Records for this exercise:
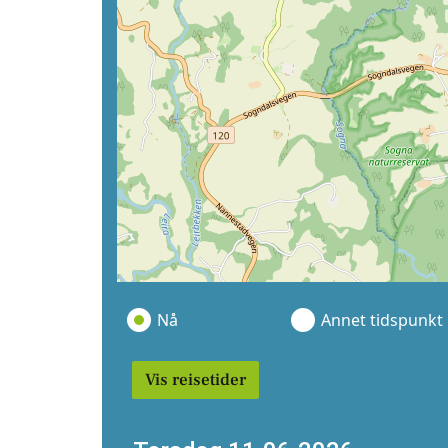
Nå
Annet tidspunkt
Vis reisetider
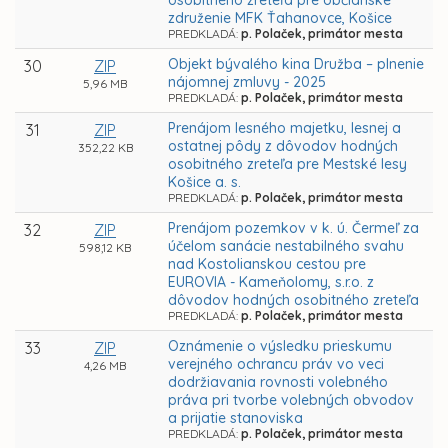
osobitného zreteľa pre občianske
združenie MFK Ťahanovce, Košice
PREDKLADÁ:
p. Polaček, primátor mesta
Objekt bývalého kina Družba – plnenie
30
ZIP
nájomnej zmluvy - 2025
5,96 MB
PREDKLADÁ:
p. Polaček, primátor mesta
Prenájom lesného majetku, lesnej a
31
ZIP
ostatnej pôdy z dôvodov hodných
352,22 KB
osobitného zreteľa pre Mestské lesy
Košice a. s.
PREDKLADÁ:
p. Polaček, primátor mesta
Prenájom pozemkov v k. ú. Čermeľ za
32
ZIP
účelom sanácie nestabilného svahu
598,12 KB
nad Kostolianskou cestou pre
EUROVIA - Kameňolomy, s.r.o. z
dôvodov hodných osobitného zreteľa
PREDKLADÁ:
p. Polaček, primátor mesta
Oznámenie o výsledku prieskumu
33
ZIP
verejného ochrancu práv vo veci
4,26 MB
dodržiavania rovnosti volebného
práva pri tvorbe volebných obvodov
a prijatie stanoviska
PREDKLADÁ:
p. Polaček, primátor mesta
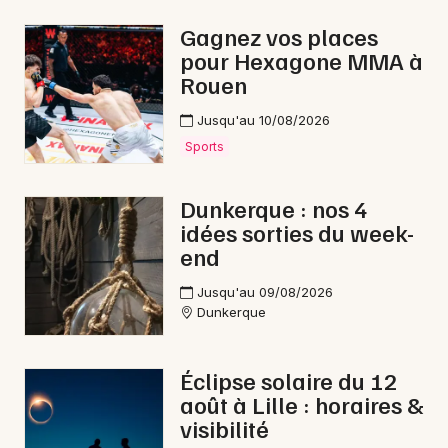
Gagnez vos places
pour Hexagone MMA à
Rouen
Jusqu'au 10/08/2026
Sports
Dunkerque : nos 4
idées sorties du week-
end
Jusqu'au 09/08/2026
Dunkerque
Éclipse solaire du 12
août à Lille : horaires &
visibilité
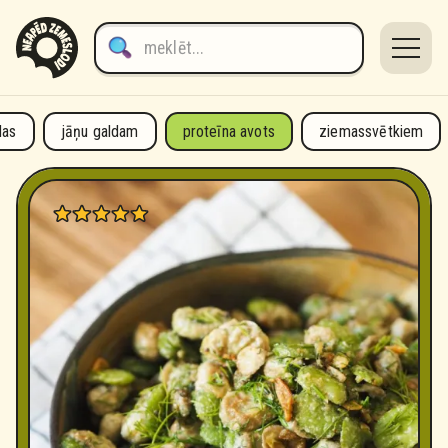
proteīna avots
das
jāņu galdam
proteīna avots
ziemassvētkiem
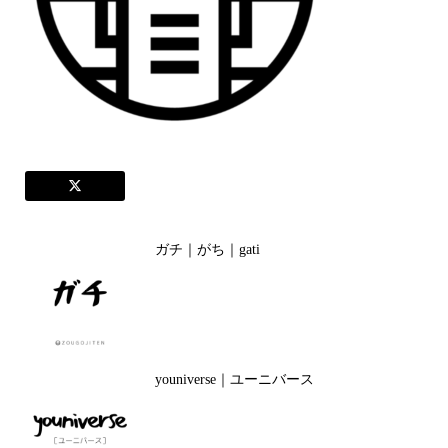
ガチ｜がち｜gati
youniverse｜ユーニバース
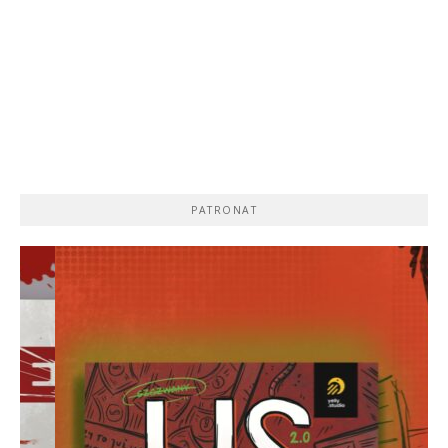
PATRONAT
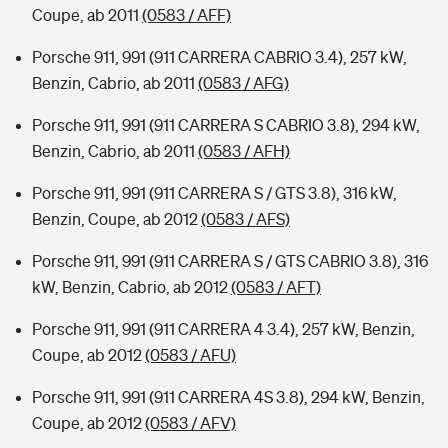
Coupe, ab 2011
(0583 / AFF)
Porsche 911, 991 (911 CARRERA CABRIO 3.4), 257 kW,
Benzin, Cabrio, ab 2011
(0583 / AFG)
Porsche 911, 991 (911 CARRERA S CABRIO 3.8), 294 kW,
Benzin, Cabrio, ab 2011
(0583 / AFH)
Porsche 911, 991 (911 CARRERA S / GTS 3.8), 316 kW,
Benzin, Coupe, ab 2012
(0583 / AFS)
Porsche 911, 991 (911 CARRERA S / GTS CABRIO 3.8), 316
kW, Benzin, Cabrio, ab 2012
(0583 / AFT)
Porsche 911, 991 (911 CARRERA 4 3.4), 257 kW, Benzin,
Coupe, ab 2012
(0583 / AFU)
Porsche 911, 991 (911 CARRERA 4S 3.8), 294 kW, Benzin,
Coupe, ab 2012
(0583 / AFV)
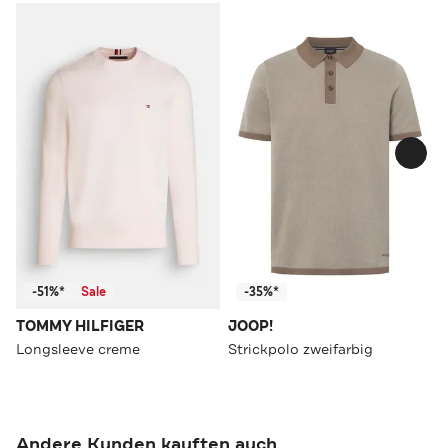
-51%*
Sale
-35%*
TOMMY HILFIGER
JOOP!
Longsleeve creme
Strickpolo zweifarbig
Andere Kunden kauften auch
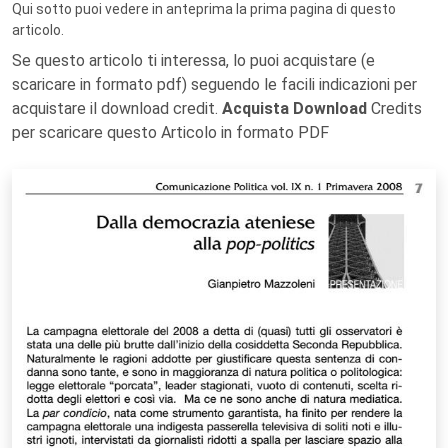
Qui sotto puoi vedere in anteprima la prima pagina di questo
articolo.
Se questo articolo ti interessa, lo puoi acquistare (e
scaricare in formato pdf) seguendo le facili indicazioni per
acquistare il download credit.
Acquista Download
Credits
per scaricare questo Articolo in formato PDF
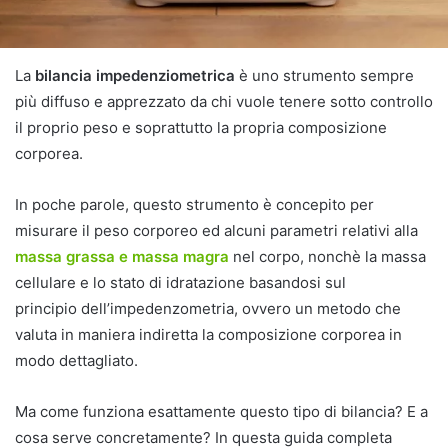
La
bilancia impedenziometrica
è uno strumento sempre
più diffuso e apprezzato da chi vuole tenere sotto controllo
il proprio peso e soprattutto la propria composizione
corporea.
In poche parole, questo strumento è concepito per
misurare il peso corporeo ed alcuni parametri relativi alla
massa grassa e massa magra
nel corpo, nonchè la massa
cellulare e lo stato di idratazione basandosi sul
principio dell’impedenzometria, ovvero un metodo che
valuta in maniera indiretta la composizione corporea in
modo dettagliato.
Ma come funziona esattamente questo tipo di bilancia? E a
cosa serve concretamente? In questa guida completa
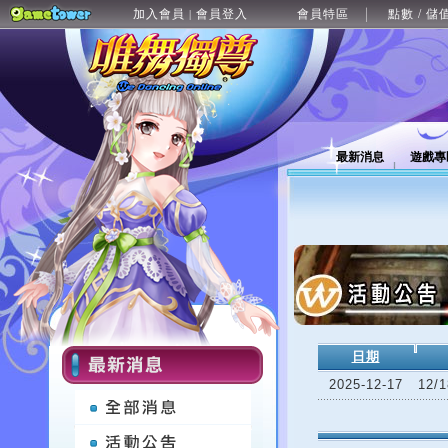
加入會員
會員登入
會員特區
點數 / 儲
|
最新消息
遊戲專
日期
2025-12-17
12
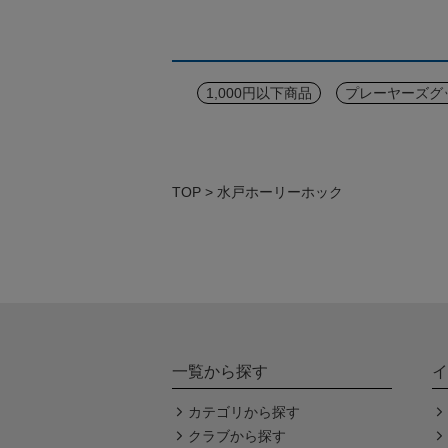
1,000円以下商品
プレーヤーズグ
TOP
水戸ホーリーホック
一覧から探す
イ
カテゴリから探す
クラブから探す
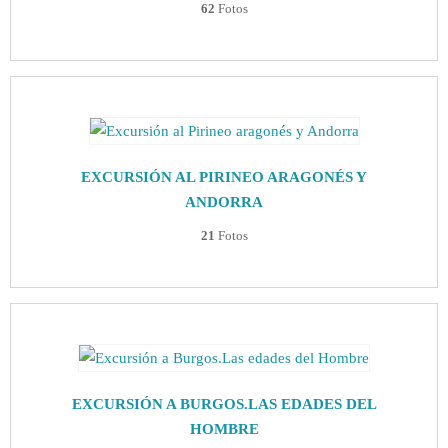
62
Fotos
EXCURSIÓN AL PIRINEO ARAGONÉS Y
ANDORRA
21
Fotos
EXCURSIÓN A BURGOS.LAS EDADES DEL
HOMBRE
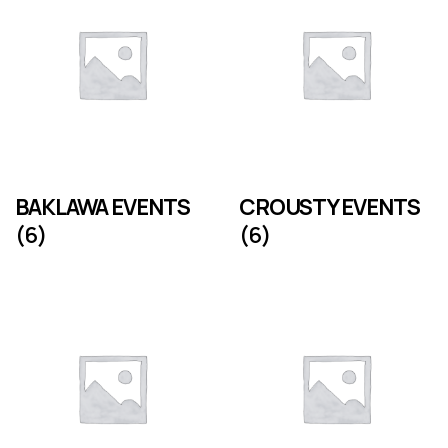
BAKLAWA EVENTS
CROUSTY EVENTS
(6)
(6)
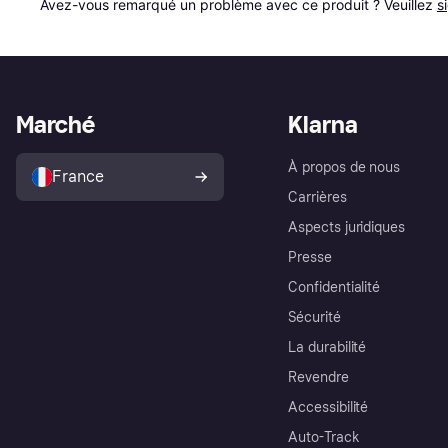
Avez-vous remarqué un problème avec ce produit ? Veuillez 
s
Marché
Klarna
À propos de nous
France
Carrières
Aspects juridiques
Presse
Confidentialité
Sécurité
La durabilité
Revendre
Accessibilité
Auto-Track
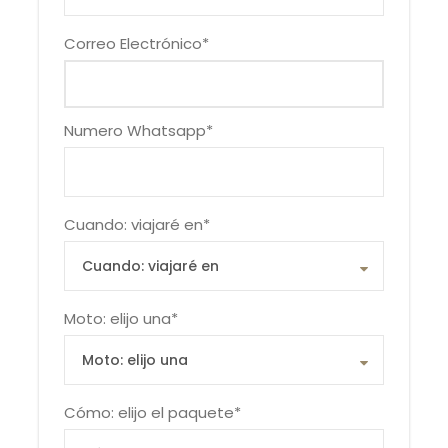
Correo Electrónico
*
Numero Whatsapp
*
Cuando: viajaré en
*
Moto: elijo una
*
Cómo: elijo el paquete
*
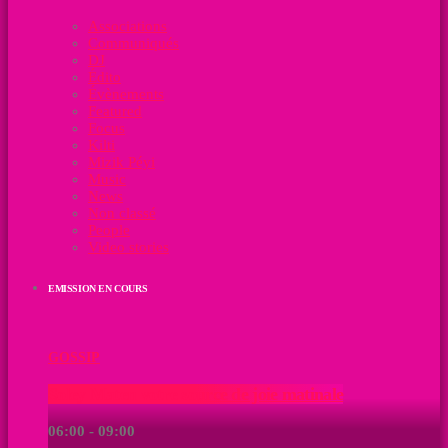
Associations
Communiqués
DJ
Édito
Évènements
Featured
Focus
Kilti
Mizik Péyi
Music
News
Non classé
People
Video stories
EMISSION EN COURS
GOSSIP
Soley Maten votre source de joie matinale
06:00 - 09:00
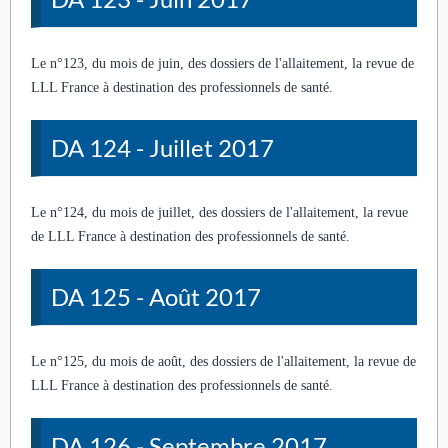
Le n°123, du mois de juin, des dossiers de l'allaitement, la revue de
LLL France à destination des professionnels de santé.
DA 124 - Juillet 2017
Le n°124, du mois de juillet, des dossiers de l'allaitement, la revue
de LLL France à destination des professionnels de santé.
DA 125 - Août 2017
Le n°125, du mois de août, des dossiers de l'allaitement, la revue de
LLL France à destination des professionnels de santé.
DA 126 - Septembre 2017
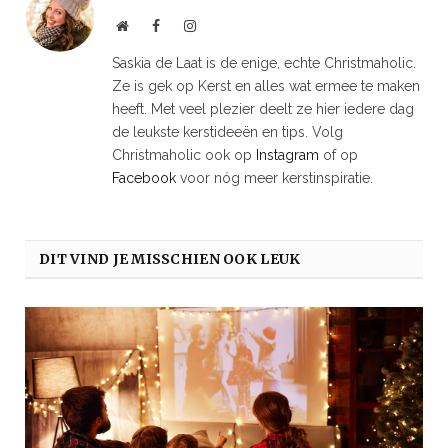
Website
Facebook
Instagram
Saskia de Laat is de enige, echte Christmaholic.
Ze is gek op Kerst en alles wat ermee te maken
heeft. Met veel plezier deelt ze hier iedere dag
de leukste kerstideeën en tips. Volg
Christmaholic ook op
Instagram
of op
Facebook
voor nóg meer kerstinspiratie.
DIT VIND JE MISSCHIEN OOK LEUK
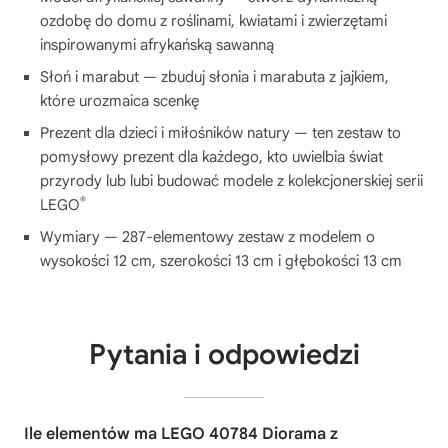
ozdobę do domu z roślinami, kwiatami i zwierzętami
inspirowanymi afrykańską sawanną
Słoń i marabut — zbuduj słonia i marabuta z jajkiem,
które urozmaica scenkę
Prezent dla dzieci i miłośników natury — ten zestaw to
pomysłowy prezent dla każdego, kto uwielbia świat
przyrody lub lubi budować modele z kolekcjonerskiej serii
®
LEGO
Wymiary — 287-elementowy zestaw z modelem o
wysokości 12 cm, szerokości 13 cm i głębokości 13 cm
Pytania i odpowiedzi
Ile elementów ma LEGO 40784 Diorama z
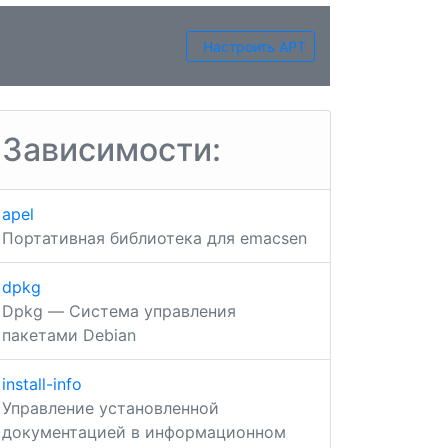
Настроить APT
Зависимости:
apel
Портативная библиотека для emacsen
dpkg
Dpkg — Система управления
пакетами Debian
install-info
Управление установленной
документацией в информационном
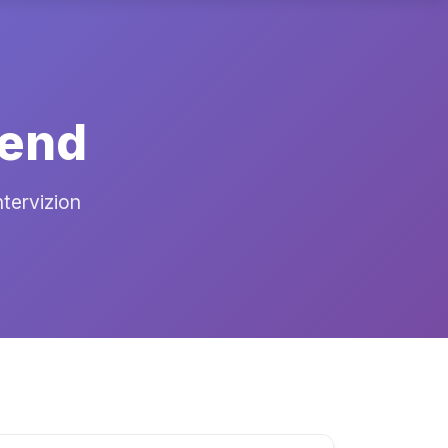
gend
ntervizion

Instructions for the task: In the material above, which lines fall between the one holding "(0583 / AFG)" and the one holding "cellulare e lo", inclusive? Print exactly those, with the pictures left out.

Output:
(0583 / AFG)
Porsche 911, 991 (911 CARRERA S CABRIO 3.8), 294 kW,
Benzin, Cabrio, ab 2011
(0583 / AFH)
Porsche 911, 991 (911 CARRERA S / GTS 3.8), 316 kW,
Benzin, Coupe, ab 2012
(0583 / AFS)
Porsche 911, 991 (911 CARRERA S / GTS CABRIO 3.8), 316
kW, Benzin, Cabrio, ab 2012
(0583 / AFT)
Porsche 911, 991 (911 CARRERA 4 3.4), 257 kW, Benzin,
Coupe, ab 2012
(0583 / AFU)
Porsche 911, 991 (911 CARRERA 4S 3.8), 294 kW, Benzin,
Coupe, ab 2012
(0583 / AFV)
-51%*
Sale
-35%*
TOMMY HILFIGER
JOOP!
Longsleeve creme
Strickpolo zweifarbig
Andere Kunden kauften auch
Qui sotto puoi vedere in anteprima la prima pagina di questo
articolo.
Se questo articolo ti interessa, lo puoi acquistare (e
scaricare in formato pdf) seguendo le facili indicazioni per
acquistare il download credit.
Acquista Download
Credits
per scaricare questo Articolo in formato PDF
La
bilancia impedenziometrica
è uno strumento sempre
più diffuso e apprezzato da chi vuole tenere sotto controllo
il proprio peso e soprattutto la propria composizione
corporea.
In poche parole, questo strumento è concepito per
misurare il peso corporeo ed alcuni parametri relativi alla
massa grassa e massa magra
nel corpo, nonchè la massa
cellulare e lo stato di idratazione basandosi sul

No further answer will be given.